**TASK DETAILS:** Among the entries below, find the line with "терия 8 ПРОФ.", then quote it and each following line up to and including the line with "Ich beim lernen! Läuft echt gut 🥰", and nothing else.

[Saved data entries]
------------------------------

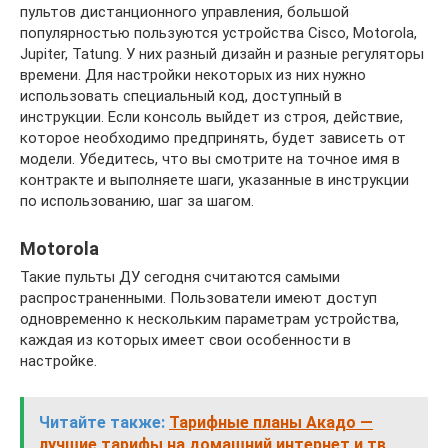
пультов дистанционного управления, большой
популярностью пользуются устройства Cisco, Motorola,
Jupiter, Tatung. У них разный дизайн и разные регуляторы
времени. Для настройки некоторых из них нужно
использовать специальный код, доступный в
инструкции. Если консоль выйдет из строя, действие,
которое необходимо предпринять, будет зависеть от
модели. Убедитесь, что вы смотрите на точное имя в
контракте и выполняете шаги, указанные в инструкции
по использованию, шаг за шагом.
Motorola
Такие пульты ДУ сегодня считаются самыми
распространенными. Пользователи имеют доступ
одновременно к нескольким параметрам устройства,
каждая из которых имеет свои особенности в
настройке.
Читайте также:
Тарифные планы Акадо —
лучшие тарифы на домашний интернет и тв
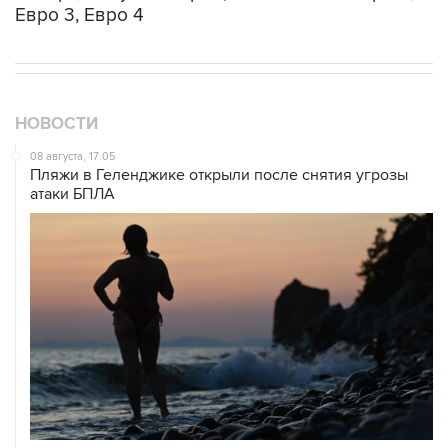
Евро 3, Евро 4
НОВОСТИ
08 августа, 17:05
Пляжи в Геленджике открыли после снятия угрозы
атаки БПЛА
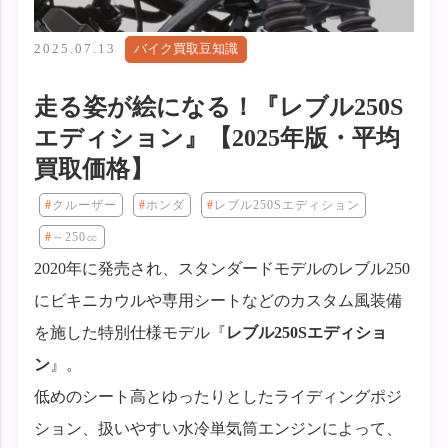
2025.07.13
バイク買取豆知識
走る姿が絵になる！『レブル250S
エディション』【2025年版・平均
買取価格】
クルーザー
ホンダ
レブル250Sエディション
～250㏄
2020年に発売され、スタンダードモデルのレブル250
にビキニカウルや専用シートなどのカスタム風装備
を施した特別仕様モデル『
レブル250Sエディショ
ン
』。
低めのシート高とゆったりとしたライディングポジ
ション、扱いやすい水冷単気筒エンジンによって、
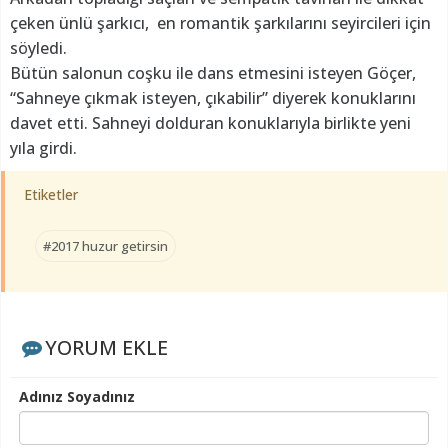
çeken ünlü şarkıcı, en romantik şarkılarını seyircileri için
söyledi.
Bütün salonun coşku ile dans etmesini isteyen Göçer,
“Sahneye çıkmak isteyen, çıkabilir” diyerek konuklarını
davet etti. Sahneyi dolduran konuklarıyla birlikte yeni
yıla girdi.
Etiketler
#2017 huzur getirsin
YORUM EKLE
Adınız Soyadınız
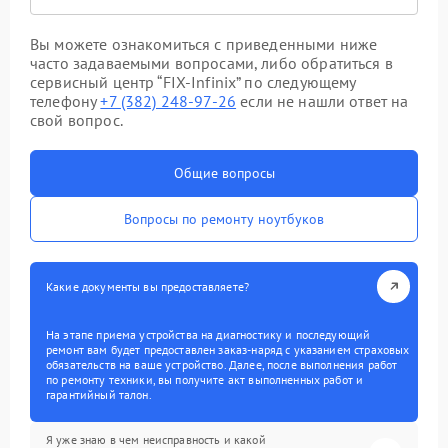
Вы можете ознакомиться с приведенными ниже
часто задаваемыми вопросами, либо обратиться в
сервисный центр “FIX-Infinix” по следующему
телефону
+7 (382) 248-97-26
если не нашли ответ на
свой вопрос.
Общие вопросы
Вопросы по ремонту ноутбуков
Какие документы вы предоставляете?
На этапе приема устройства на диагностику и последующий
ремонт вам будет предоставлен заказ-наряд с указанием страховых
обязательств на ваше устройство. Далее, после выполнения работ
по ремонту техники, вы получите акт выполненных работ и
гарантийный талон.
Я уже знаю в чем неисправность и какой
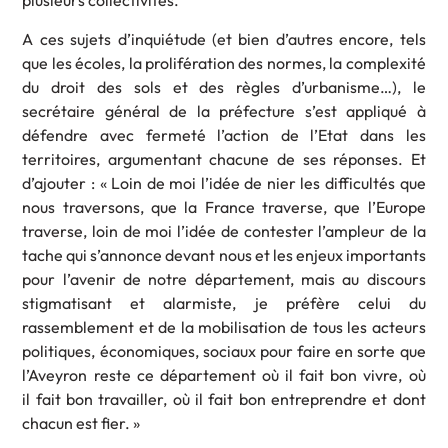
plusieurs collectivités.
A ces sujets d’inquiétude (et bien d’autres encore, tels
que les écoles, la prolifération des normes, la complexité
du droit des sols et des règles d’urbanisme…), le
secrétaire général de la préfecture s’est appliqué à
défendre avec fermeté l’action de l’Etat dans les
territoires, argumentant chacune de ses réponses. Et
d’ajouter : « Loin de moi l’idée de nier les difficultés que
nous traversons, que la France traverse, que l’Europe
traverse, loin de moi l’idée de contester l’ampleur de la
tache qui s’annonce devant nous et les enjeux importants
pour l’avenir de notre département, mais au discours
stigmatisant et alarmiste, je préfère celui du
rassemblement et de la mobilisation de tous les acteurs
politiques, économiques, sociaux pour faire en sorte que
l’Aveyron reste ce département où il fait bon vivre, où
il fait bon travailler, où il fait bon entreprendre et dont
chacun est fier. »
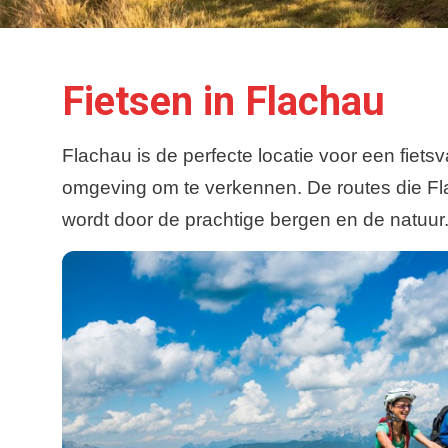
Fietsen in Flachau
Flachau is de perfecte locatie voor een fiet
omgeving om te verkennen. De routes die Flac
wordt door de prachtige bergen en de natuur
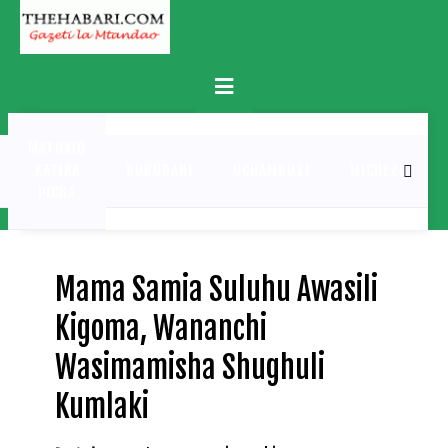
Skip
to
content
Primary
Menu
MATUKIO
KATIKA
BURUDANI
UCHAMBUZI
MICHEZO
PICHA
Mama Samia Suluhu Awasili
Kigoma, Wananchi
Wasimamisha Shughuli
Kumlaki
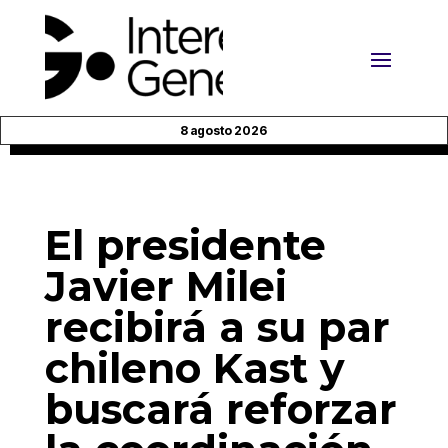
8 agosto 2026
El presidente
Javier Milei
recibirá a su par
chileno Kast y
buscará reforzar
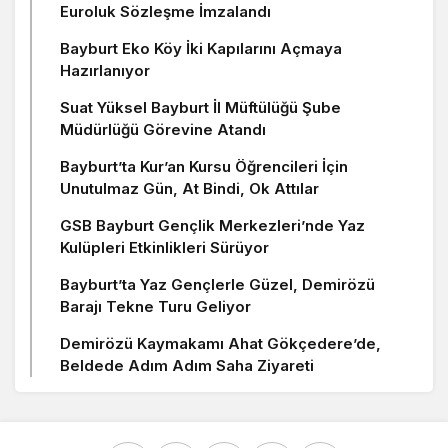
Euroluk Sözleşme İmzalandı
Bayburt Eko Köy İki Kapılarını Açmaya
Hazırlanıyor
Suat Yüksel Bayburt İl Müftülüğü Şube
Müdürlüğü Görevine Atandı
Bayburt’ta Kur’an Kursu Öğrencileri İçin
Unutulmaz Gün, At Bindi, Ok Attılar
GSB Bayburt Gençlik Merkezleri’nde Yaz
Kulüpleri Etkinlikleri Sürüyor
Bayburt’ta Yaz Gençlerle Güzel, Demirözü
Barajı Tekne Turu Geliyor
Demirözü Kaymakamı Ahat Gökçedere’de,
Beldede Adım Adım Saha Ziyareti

------------------------------

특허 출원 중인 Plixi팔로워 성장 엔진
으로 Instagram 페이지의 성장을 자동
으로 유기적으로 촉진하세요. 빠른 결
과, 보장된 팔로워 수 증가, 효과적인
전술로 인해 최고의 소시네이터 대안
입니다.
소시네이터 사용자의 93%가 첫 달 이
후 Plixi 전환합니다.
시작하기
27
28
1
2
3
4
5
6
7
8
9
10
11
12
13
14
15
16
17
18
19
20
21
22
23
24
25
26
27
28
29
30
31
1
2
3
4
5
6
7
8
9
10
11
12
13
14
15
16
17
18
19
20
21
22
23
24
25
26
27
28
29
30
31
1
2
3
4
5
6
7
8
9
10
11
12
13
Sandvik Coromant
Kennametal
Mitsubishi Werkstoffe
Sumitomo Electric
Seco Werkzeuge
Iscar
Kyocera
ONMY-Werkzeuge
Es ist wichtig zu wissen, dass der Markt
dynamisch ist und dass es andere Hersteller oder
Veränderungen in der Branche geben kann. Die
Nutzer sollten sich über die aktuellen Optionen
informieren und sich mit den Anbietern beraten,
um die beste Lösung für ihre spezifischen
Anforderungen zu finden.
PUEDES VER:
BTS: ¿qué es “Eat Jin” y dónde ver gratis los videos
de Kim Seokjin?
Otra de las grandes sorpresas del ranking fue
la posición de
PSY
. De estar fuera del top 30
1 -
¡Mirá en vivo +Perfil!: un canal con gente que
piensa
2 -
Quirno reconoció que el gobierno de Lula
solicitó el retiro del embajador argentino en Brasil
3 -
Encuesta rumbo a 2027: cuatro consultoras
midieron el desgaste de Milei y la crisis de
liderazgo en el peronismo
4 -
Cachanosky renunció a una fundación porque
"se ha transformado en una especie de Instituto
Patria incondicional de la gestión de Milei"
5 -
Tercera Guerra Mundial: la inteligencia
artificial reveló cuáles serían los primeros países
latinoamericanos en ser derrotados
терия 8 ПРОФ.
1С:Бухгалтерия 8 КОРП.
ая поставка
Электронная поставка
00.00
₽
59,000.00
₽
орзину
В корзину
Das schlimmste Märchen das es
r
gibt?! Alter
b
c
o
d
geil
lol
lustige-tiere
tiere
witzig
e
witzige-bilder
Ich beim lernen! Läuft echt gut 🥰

------------------------------

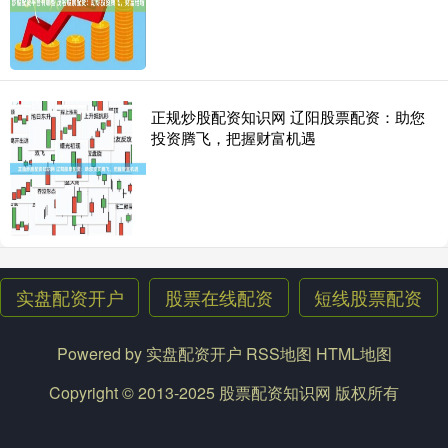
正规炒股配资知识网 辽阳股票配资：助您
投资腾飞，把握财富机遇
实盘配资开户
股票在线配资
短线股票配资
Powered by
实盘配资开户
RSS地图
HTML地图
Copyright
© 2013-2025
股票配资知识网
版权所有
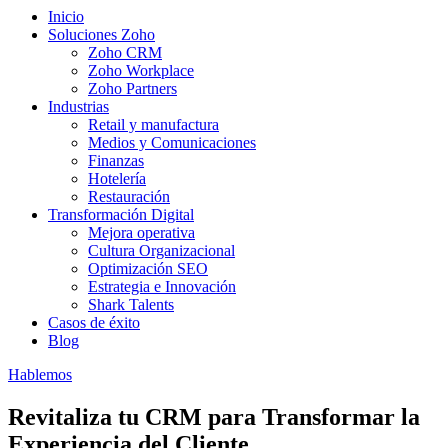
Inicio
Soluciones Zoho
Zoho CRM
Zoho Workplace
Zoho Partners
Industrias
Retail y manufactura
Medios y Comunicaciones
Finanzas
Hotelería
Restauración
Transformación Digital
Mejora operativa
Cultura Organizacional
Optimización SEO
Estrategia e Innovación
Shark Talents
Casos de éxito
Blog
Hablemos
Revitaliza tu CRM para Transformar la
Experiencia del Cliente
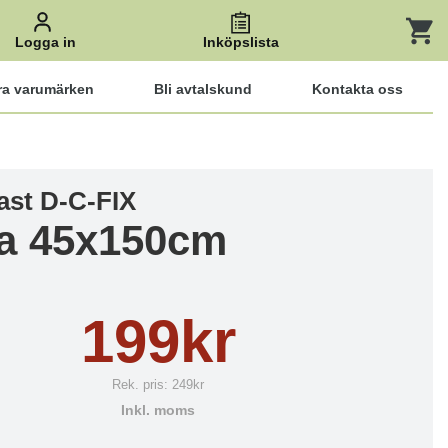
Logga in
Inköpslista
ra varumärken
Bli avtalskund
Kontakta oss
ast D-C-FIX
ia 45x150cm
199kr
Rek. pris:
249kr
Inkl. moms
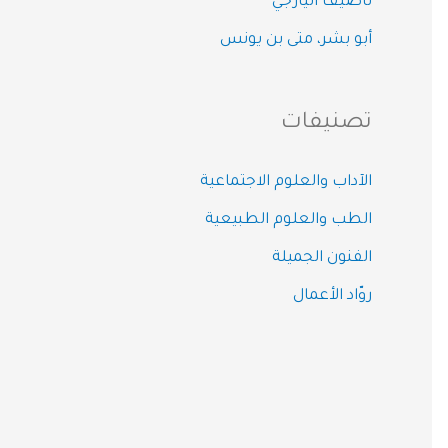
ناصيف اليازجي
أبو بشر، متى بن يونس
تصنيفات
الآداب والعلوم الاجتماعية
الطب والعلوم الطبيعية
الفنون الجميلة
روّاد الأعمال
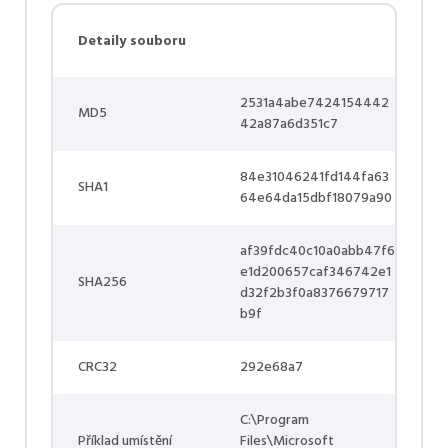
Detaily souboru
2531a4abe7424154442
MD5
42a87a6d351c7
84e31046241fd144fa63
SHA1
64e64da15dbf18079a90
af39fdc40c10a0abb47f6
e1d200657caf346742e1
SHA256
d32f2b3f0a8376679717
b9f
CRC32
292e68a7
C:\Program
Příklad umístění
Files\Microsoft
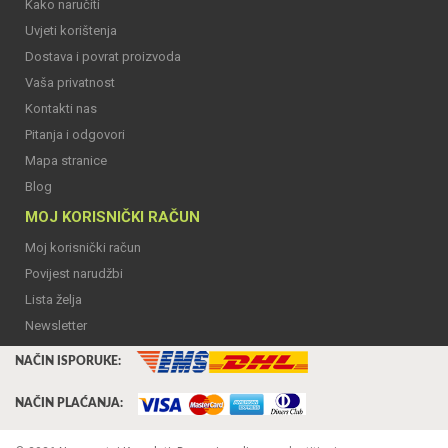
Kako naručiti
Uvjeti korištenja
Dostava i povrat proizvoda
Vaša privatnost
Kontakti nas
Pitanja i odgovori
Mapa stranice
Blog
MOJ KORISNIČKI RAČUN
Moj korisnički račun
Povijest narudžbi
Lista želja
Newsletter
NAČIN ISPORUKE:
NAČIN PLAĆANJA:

------------------------------

**WRITTEN ANSWER:**
терия 8 ПРОФ.
1С:Бухгалтерия 8 КОРП.
ая поставка
Электронная поставка
00.00
₽
59,000.00
₽
орзину
В корзину
Das schlimmste Märchen das es
r
gibt?! Alter
b
c
o
d
geil
lol
lustige-tiere
tiere
witzig
e
witzige-bilder
Ich beim lernen! Läuft echt gut 🥰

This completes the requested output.